Collected data:

-- Opening Marker --

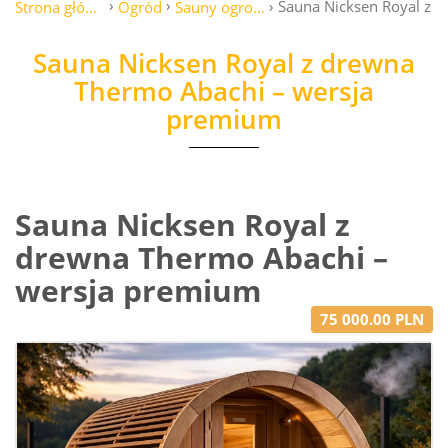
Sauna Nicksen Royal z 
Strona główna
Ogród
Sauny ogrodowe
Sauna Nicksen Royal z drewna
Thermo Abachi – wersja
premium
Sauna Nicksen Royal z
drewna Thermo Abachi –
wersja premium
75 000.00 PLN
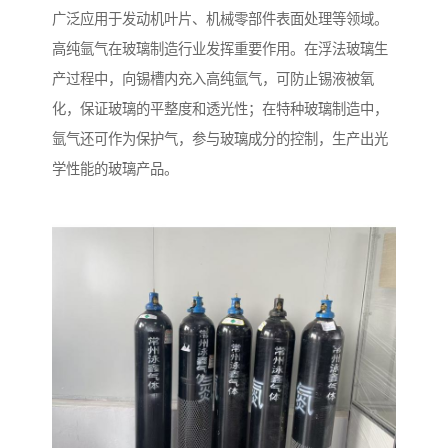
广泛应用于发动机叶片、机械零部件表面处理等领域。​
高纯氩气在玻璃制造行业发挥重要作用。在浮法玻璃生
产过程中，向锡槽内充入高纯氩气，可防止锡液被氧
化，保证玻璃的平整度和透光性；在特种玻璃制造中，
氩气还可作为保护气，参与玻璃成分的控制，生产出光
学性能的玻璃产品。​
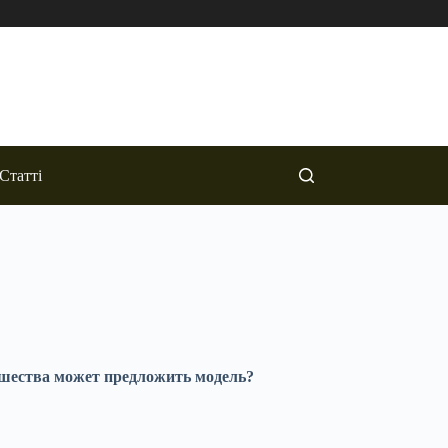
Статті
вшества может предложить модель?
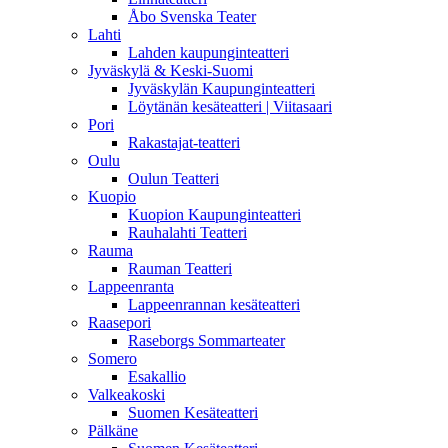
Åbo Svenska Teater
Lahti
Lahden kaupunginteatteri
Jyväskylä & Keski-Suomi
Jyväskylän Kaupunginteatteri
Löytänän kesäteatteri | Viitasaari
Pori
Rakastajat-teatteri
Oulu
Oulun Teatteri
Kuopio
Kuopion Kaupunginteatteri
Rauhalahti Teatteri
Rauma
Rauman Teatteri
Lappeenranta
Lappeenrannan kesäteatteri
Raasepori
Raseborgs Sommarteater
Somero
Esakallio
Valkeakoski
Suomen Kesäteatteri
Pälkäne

-- Closing Marker --
-- Opening Marker --

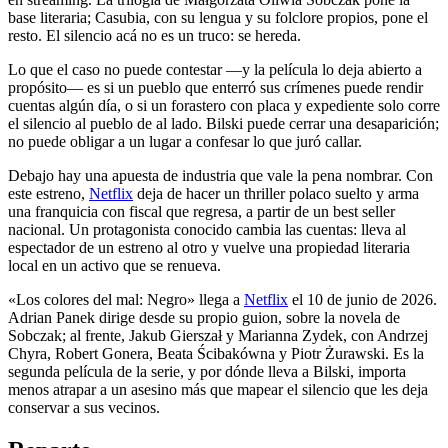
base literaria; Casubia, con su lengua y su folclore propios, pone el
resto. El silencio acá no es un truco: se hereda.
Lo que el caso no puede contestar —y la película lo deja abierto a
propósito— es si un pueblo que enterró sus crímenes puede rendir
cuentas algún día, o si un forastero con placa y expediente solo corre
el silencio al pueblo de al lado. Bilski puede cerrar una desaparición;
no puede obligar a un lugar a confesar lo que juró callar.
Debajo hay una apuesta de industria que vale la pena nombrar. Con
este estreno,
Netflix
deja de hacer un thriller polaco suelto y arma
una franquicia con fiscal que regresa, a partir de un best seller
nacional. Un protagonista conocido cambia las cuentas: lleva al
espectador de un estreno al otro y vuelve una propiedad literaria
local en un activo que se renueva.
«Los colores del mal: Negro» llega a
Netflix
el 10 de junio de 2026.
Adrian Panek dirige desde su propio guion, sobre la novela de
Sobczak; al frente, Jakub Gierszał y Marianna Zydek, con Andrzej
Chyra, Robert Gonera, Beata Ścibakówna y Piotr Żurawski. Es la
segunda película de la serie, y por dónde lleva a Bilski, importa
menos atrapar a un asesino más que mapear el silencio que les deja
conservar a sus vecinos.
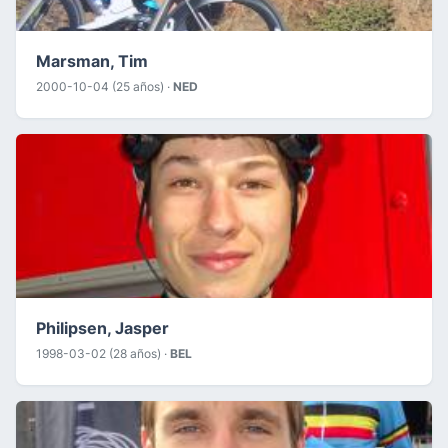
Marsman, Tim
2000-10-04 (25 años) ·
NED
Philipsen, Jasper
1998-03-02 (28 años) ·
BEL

-- Closing Marker --
-- Opening Marker --

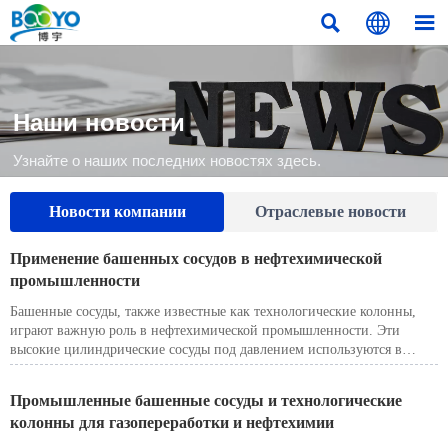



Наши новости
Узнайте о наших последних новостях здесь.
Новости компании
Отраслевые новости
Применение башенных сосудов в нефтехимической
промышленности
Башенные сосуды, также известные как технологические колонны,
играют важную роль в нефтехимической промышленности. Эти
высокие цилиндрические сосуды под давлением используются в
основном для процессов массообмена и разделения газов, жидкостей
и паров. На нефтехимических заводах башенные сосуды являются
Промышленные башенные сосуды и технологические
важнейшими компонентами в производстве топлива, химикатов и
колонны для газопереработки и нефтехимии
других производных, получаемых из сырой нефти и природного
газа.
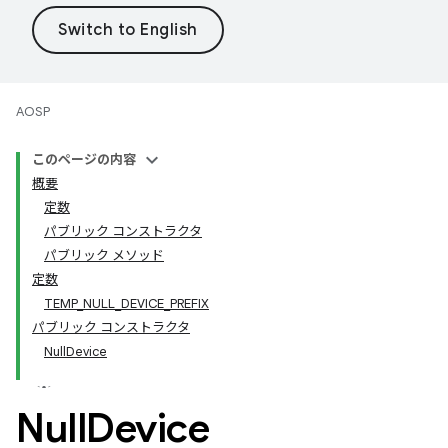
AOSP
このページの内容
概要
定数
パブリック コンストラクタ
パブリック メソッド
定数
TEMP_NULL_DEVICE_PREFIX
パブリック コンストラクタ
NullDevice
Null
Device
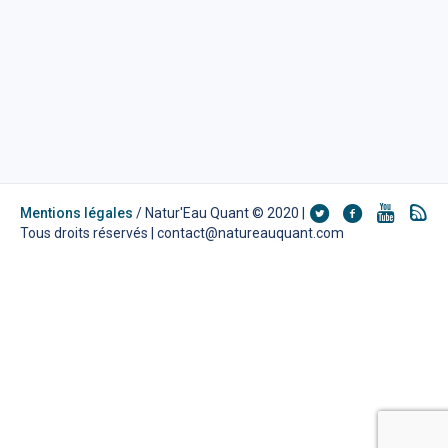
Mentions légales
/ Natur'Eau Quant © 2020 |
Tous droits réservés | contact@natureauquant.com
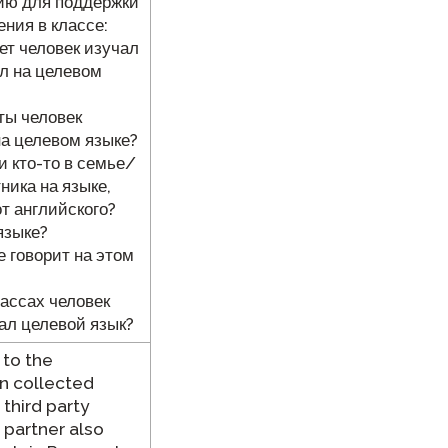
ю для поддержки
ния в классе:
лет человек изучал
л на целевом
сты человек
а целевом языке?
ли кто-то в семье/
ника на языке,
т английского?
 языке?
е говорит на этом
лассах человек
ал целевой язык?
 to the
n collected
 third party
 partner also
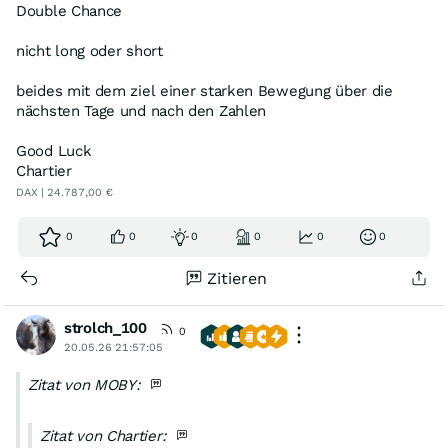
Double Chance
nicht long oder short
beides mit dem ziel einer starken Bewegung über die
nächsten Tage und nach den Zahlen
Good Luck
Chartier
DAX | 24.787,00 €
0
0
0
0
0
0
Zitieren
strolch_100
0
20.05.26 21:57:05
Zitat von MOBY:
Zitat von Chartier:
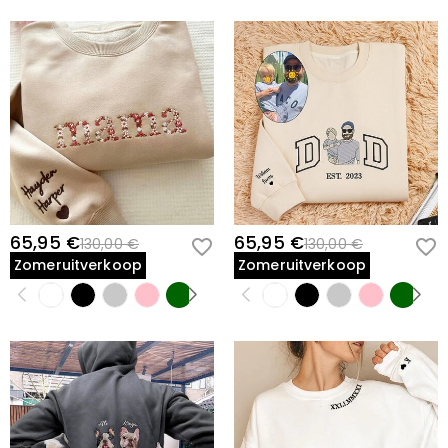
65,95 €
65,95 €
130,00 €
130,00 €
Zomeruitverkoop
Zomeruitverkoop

-- Closing Marker --

§ What to do
Each line of the data that includes "película" should be copied.

§ Written response
Lo que el caso no puede contestar —y la película lo deja abierto a
segunda película de la serie, y por dónde lleva a Bilski, importa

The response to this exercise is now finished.